Usigli —quien también escribió ensayo literario, poesía y narrativa— se apropia del relato histórico y, con base en él, reconstruye situaciones e inscribe nuevos personajes y episodios. Ahí aparece César Rubio, un personaje ficticio que bien podría llevar el nombre de una calle en honor a la construcción del imaginario social mexicano, un tema muy relacionado con la época de aparición de El gesticulador en 1938: cuatro años antes, Samuel Ramos publicó El perfil del hombre y la cultura en México; Diego Rivera recién terminaba su fresco sobre la historia de México en el Palacio Nacional; tres años después del estreno de El gesticulador en el Palacio de Bellas Artes (17 de mayo de 1947), Octavio Paz presentó El laberinto de la soledad. Para agregar una verosimilitud tácita a sus personajes, Usigli ancla su ficción con curiosidades históricas, como la desaparición de Ambrose Bierce durante su incursión en la gesta villista, la entrevista de Porfirio Díaz con Creelman y el trabajo de John Reed como cronista durante la Revolución mexicana. (Muchos años después, Carlos Fuentes se nutre de fuentes cercanas para escribir Gringo viejo, 1985, y construir a partir del caso Bierce la historia de una víctima del triunfo de la ambición personal y la mentira).
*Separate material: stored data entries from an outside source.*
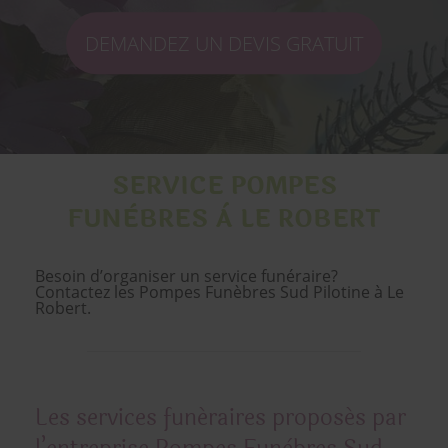
DEMANDEZ UN DEVIS GRATUIT
SERVICE POMPES
FUNÈBRES À LE ROBERT
Besoin d’organiser un service funéraire?
Contactez les Pompes Funèbres Sud Pilotine à Le
Robert.
Les services funéraires proposés par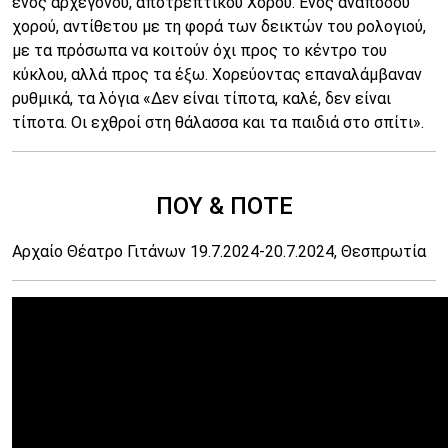
ενός αρχέγονου, αποτρεπτικού Χορού. Ενός ανάποδου
χορού, αντίθετου με τη φορά των δεικτών του ρολογιού,
με τα πρόσωπα να κοιτούν όχι προς το κέντρο του
κύκλου, αλλά προς τα έξω. Χορεύοντας επαναλάμβαναν
ρυθμικά, τα λόγια «Δεν είναι τίποτα, καλέ, δεν είναι
τίποτα. Οι εχθροί στη θάλασσα και τα παιδιά στο σπίτι».
ΠΟΥ & ΠΟΤΕ
Αρχαίο Θέατρο Γιτάνων 19.7.2024-20.7.2024, Θεσπρωτία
Respecto a la idiosincrasia nacional, Usigli presenta a un César Rubio catedrático, especialista en la historia de la Revolución mexicana, quien gana cuatro pesos diarios y tiene que aparentar constantemente un estatus más cercano, en su lógica, al de un profesor universitario. Sus hijos, jóvenes, están expuestos a las exigencias sociales de su generación: Miguel, 22 años, es un idealista en busca de “la verdad”; Julia, 20, quiere ser bella y agradar a los hombres. La esposa de Rubio, Elena, es una mujer abnegada y totalmente respetuosa de su marido. “Estimo que la señora y la señorita, que representan a la familia mexicana, deben quedarse”, indica Estrella a la delegación enviada por el presidente para convencer al “general César Rubio” de competir por la gubernatura.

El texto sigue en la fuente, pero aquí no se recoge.